Four Months to Forge Change: Belgium's EU Council Presidency Challenge

The Belgian presidency faces the challenge of realizing ambitious goals in a limited timeframe

Belgium's presidency of the Council of the European Union, spanning from January 1st to June 30th, 2024, faces the arduous task of finalizing major ongoing dossiers before the legislature's end. The six priorities of the presidency will be the rule of law, economic competitiveness, the green transition, the social agenda, border protection, and the EU’s global positioning.

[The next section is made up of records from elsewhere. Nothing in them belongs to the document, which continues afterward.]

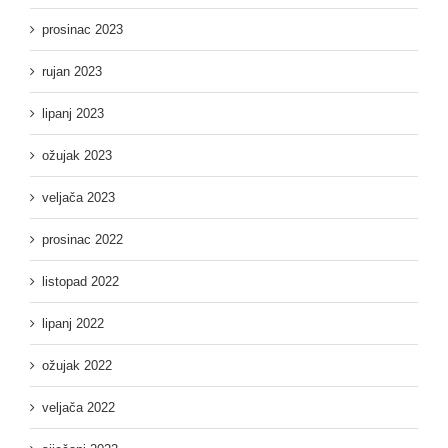
prosinac 2023
rujan 2023
lipanj 2023
ožujak 2023
veljača 2023
prosinac 2022
listopad 2022
lipanj 2022
ožujak 2022
veljača 2022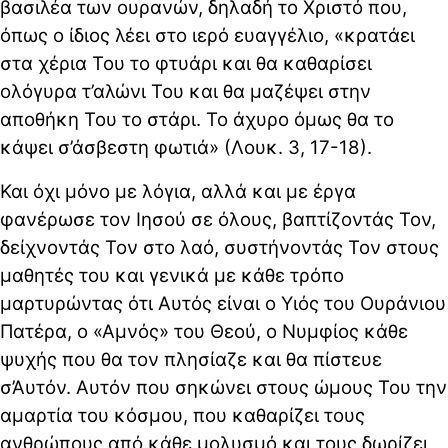
βασιλέα των ουρανών, δηλαδή το Χριστό που,
όπως ο ίδιος λέει στο ιερό ευαγγέλιο, «κρατάει
στα χέρια Του το φτυάρι και θα καθαρίσει
ολόγυρα τ’αλώνι Του και θα μαζέψει στην
αποθήκη Του το στάρι. Το άχυρο όμως θα το
κάψει σ’άσβεστη φωτιά» (Λουκ. 3, 17-18).
Και όχι μόνο με λόγια, αλλά και με έργα
φανέρωσε τον Ιησού σε όλους, βαπτίζοντάς Τον,
δείχνοντάς Τον στο λαό, συστήνοντάς Τον στους
μαθητές του και γενικά με κάθε τρόπο
μαρτυρώντας ότι Αυτός είναι ο Υιός του Ουράνιου
Πατέρα, ο «Αμνός» του Θεού, ο Νυμφίος κάθε
ψυχής που θα τον πλησίαζε και θα πίστευε
σ’Αυτόν. Αυτόν που σηκώνει στους ώμους Του την
αμαρτία του κόσμου, που καθαρίζει τους
ανθρώπους από κάθε μολυσμό και τους δωρίζει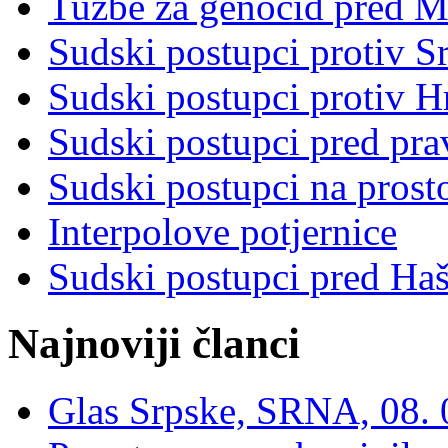
Tužbe za genocid pred 
Sudski postupci protiv S
Sudski postupci protiv 
Sudski postupci pred pr
Sudski postupci na prost
Interpolove potjernice
Sudski postupci pred Ha
Najnoviji članci
Glas Srpske, SRNA, 08. 0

As to the social priorities, these include efforts to finalize pivotal legislation like the Directive on Platform Work and shaping the EU's social agenda for 2024-2029. To this end, the Belgian presidency aims to sign an Inter-institutional Declaration on the Future Social Agenda of the EU between the EU institutions, social partners, and civil society. This initiative enables to hand over to the next Commission a concrete Action Plan with specific initiatives and priorities in the social field.

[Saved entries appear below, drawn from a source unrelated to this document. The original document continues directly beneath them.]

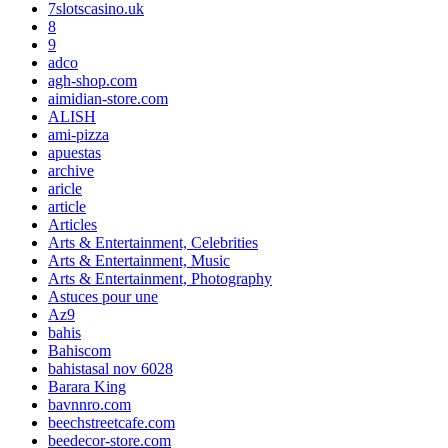
7slotscasino.uk
8
9
adco
agh-shop.com
aimidian-store.com
ALISH
ami-pizza
apuestas
archive
aricle
article
Articles
Arts & Entertainment, Celebrities
Arts & Entertainment, Music
Arts & Entertainment, Photography
Astuces pour une
Az9
bahis
Bahiscom
bahistasal nov 6028
Barara King
bavnnro.com
beechstreetcafe.com
beedecor-store.com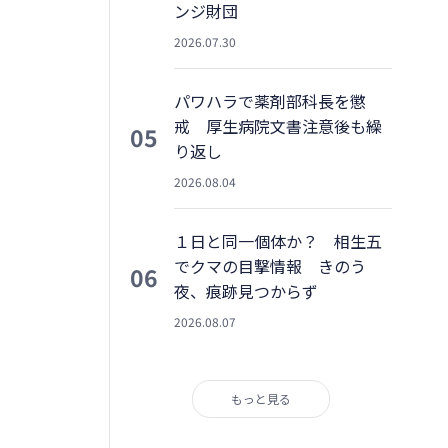
ンジ財団
2026.07.30
パワハラで薬剤部科長を懲
戒 厚生病院文書注意後も繰
05
り返し
2026.08.04
１日と同一個体か？ 相生五
でクマの目撃情報 きのう
06
夜、痕跡見つからず
2026.08.07
もっと見る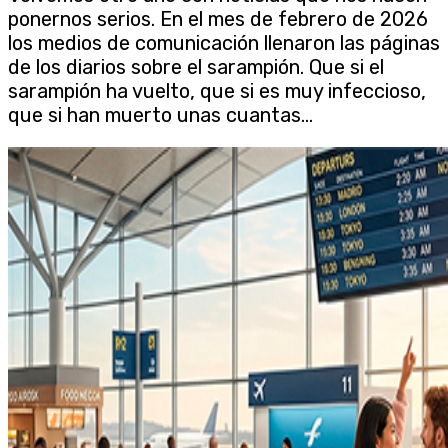
ponernos serios. En el mes de febrero de 2026
los medios de comunicación llenaron las páginas
de los diarios sobre el sarampión. Que si el
sarampión ha vuelto, que si es muy infeccioso,
que si han muerto unas cuantas...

As negotiations between Parliament and the Council on the reform of the European fiscal rules are about to start, Belgium will also use its presidency to ensure that the new rules leave enough space for Member States to implement social investments and reforms, while simultaneously preventing pro-cyclical cuts in times of economic downturn. Other objectives will be to strengthen the role of social and employment affairs ministers in the European Semester and to integrate the Social Convergence Framework in the Semester, an instrument aiming to detect and correct “social risks” within member states.

Lastly, Belgium targets combating social dumping and fostering fair labor mobility across the EU, with proposals to bolster the European Labour Authority and address rights and obligations in labor mobility, including for non-EU nationals.

Furthermore, Belgium's presidency faces several challenges. Among these is the fact that it will be marked by a tight timeline, as the final plenary session of the current European Parliament is scheduled for the end of April. This effectively leaves the Belgian presidency with only four months to finalize critical dossiers, a period further constrained by MEPs' focus on campaigning for the June elections. Moreover, the simultaneous occurrence of national elections in Belgium in June may impact its European leadership, with the expected rise of the far-right and separatist Vlaams Belang party possibly influencing the presidency's focus.